Top House Republican Opposes New Congressional Probe Into Jan. 6 Capitol Attack
Supporters of US President Donald Trump gather outside the US Capitol's Rotunda on January 6, 2021, in Washington, DC. - Demonstrators breeched security and entered the Capitol as Congress debated the a 2020 presidential election Electoral Vote Certification. (Photo by Olivier DOULIERY / AFP) (Photo by

The top House Republican on Tuesday said he does not support the creation of a new commission to investigate the U.S. Capitol breach in January, saying the new panel could adversely affect ongoing criminal proceedings.

Rep. Kevin McCarthy (R-CA) also said funds have already been appropriated to conduct a comprehensive review of the operations of the Capitol Police, who were overwhelmed by the riot on Jan. 6. He also noted that nearly 450 arrests have been made in connection with the day’s events, which means criminal cases are well underway.

“Unfortunately, the legislation being considered in the House this week is drafted in such a way that could interfere with and ultimately undermine these ongoing prosecutorial efforts — just one byproduct of a process that circumvents committee markup and is expected to come to the House floor under a closed rule,” McCarthy said in a statement.

Democrats in the House are set to call a vote this week on the creation of a commission to investigate the Capitol riot. On Jan. 6, a pro-Trump mob swarmed the Capitol as lawmakers and then-Vice President Mike Pence were just beginning to tabulate the 2020 Electoral College vote. Biden defeated then-President Donald Trump by a 306-232 vote in the college.

“House Democratic leadership has scheduled votes on two bills stemming from the Capitol attack,” The Hill reported. “The top Democrat and Republican on the House Homeland Security Committee reached an agreement late last week on legislation to establish a bipartisan 9/11-style commission to investigate the Jan. 6 attack on the Capitol.”

The Homeland Committee on Friday agreed to form a 10-member commission — five Republicans and five Democrats — to probe the events. But House Republican Leader Kevin McCarthy of California said that day that he hadn’t yet seen the agreement.

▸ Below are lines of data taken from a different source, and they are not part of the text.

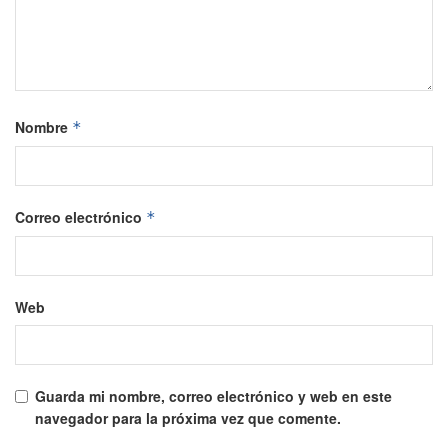
Nombre
*
Correo electrónico
*
Web
Guarda mi nombre, correo electrónico y web en este
navegador para la próxima vez que comente.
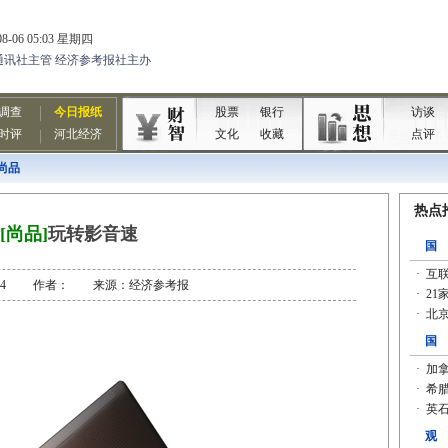
尚品
[尚品]
玩转影音速
-06-24 作者： 来源：经济参考报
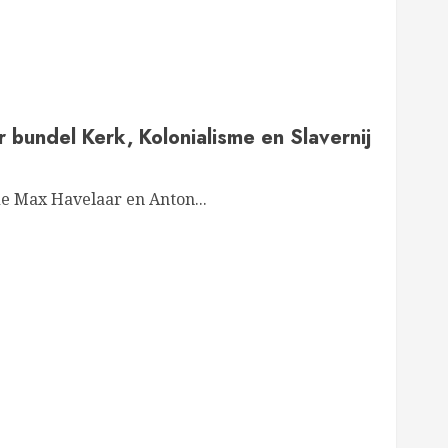
r bundel Kerk, Kolonialisme en Slavernij
de Max Havelaar en Anton...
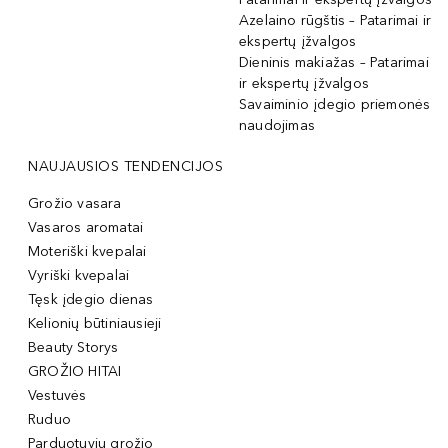
Azelaino rūgštis – Patarimai ir
ekspertų įžvalgos
Dieninis makiažas – Patarimai
ir ekspertų įžvalgos
Savaiminio įdegio priemonės
naudojimas
NAUJAUSIOS TENDENCIJOS
Grožio vasara
Vasaros aromatai
Moteriški kvepalai
Vyriški kvepalai
Tęsk įdegio dienas
Kelionių būtiniausieji
Beauty Storys
GROŽIO HITAI
Vestuvės
Ruduo
Parduotuvių grožio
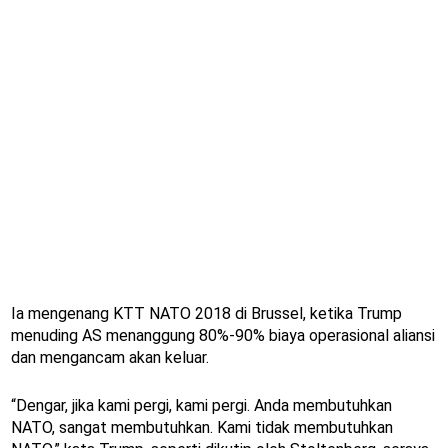
Ia mengenang KTT NATO 2018 di Brussel, ketika Trump
menuding AS menanggung 80%-90% biaya operasional aliansi
dan mengancam akan keluar.
“Dengar, jika kami pergi, kami pergi. Anda membutuhkan
NATO, sangat membutuhkan. Kami tidak membutuhkan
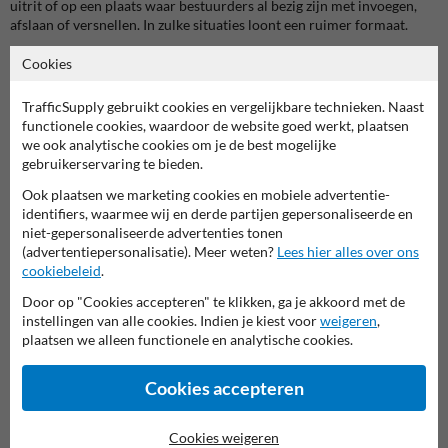
uitrit of op een plaats waar bestuurders al bezig zijn met invoegen,
afslaan of versnellen. In zulke situaties loont een ruimer formaat.
Reflectieadvies
Cookies
Voor dit zonebord is klasse 2 de SB250-uitvoering. Dat is tegelijk de
minimale reflectieklasse voor verkeersborden langs de openbare weg.
TrafficSupply gebruikt cookies en vergelijkbare technieken. Naast
Klasse 3 is interessant wanneer je extra zichtbaarheid wilt,
functionele cookies, waardoor de website goed werkt, plaatsen
bijvoorbeeld op donkere trajecten, aan bredere uitgangen of op
we ook analytische cookies om je de best mogelijke
plaatsen waar het bord van verder leesbaar moet zijn. Klasse 1 is
gebruikerservaring te bieden.
vooral bruikbaar op eigen terrein of in een afgeschermde omgeving.
Ook plaatsen we marketing cookies en mobiele advertentie-
identifiers, waarmee wij en derde partijen gepersonaliseerde en
De beschikbare reflecties zijn:
niet-gepersonaliseerde advertenties tonen
klasse 1 T1500
(advertentiepersonalisatie). Meer weten?
Lees hier alles over ons
klasse 2 T6500
cookiebeleid
.
klasse 3 T7500
Door op "Cookies accepteren" te klikken, ga je akkoord met de
Ook de levensduur loopt mee op:
instellingen van alle cookies. Indien je kiest voor
weigeren
,
klasse 1 minimaal 7,5 jaar
plaatsen we alleen functionele en analytische cookies.
klasse 2 minimaal 10 jaar
klasse 3 minimaal 15 jaar
Cookies accepteren
Uitvoering en afwerking
Dit SB250 zonebord is uitgevoerd in gepoedercoat aluminium met
Cookies weigeren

Meanwhile, Rep. Liz Cheney (R-WY), who last week was ousted from her No. 3 position in House GOP leadership, said McCarthy should appear before any commission. “He absolutely should and I wouldn’t be surprised if he were subpoenaed,” Cheney told ABC News’s “This Week.”

“I think he very clearly and said publicly that he’s got information about the president’s state of mind that day,” Cheney said.

Below is McCarthy’s full statement:

For months, the Speaker of the House refused to negotiate in good faith on basic parameters that would govern a commission to examine the January 6 attack on the U.S. Capitol. During this time, the Speaker even falsely claimed in the press that she had delivered Republicans a counterproposal, when in reality her proposal would not surface until weeks later. To be clear, Republican requests for fair representation and an unbiased premise from which to begin such an investigation were always understood to be the starting point for bipartisan negotiations, not the end result.

“While the Speaker has wasted time playing political games, numerous Congressional and intergovernmental agency efforts have picked up the slack. There are ongoing bipartisan investigations into all facets of the January 6 events occurring inside the Senate Committee on Homeland Security and Governmental Affairs, as well as the Senate Committee on Rules and Administration. Additionally, the Office of the Architect of the Capitol has been allocated $10 million to conduct a full, apolitical review into ways to remedy any security vulnerabilities that exist in the Capitol complex.

“Most notably, the Department of Justice has announced 445 arrests in conjunction with the events of January 6, and expect 100 more arrests to follow. The Federal Bureau of Investigation continues to investigate any and all crimes committed that day, and I fully support these individuals being prosecuted to the fullest extent of the law. Unfortunately, the legislation being considered in the House this week is drafted in such a way that could interfere with and ultimately undermine these ongoing prosecutorial efforts – just one byproduct of a process that circumvents committee markup and is expected to come to the House Floor under a closed rule.

“Finally, the renewed focus by Democrats to now stand up an additional commission ignores the political violence that has struck American cities, a Republican Congressional baseball practice, and, most recently, the deadly attack on Capitol Police on April 2, 2021. The presence of this political violence in American society cannot be tolerated and it cannot be overlooked. I have communicated this to our Democrat colleagues for months and its omission is deeply concerning.

“Given the political misdirections that have marred this process, given the now duplicative and potentially counterproductive nature of this effort, and given the Speaker’s shortsighted scope that does not examine interrelated forms of political violence in America, I cannot support this legislation.”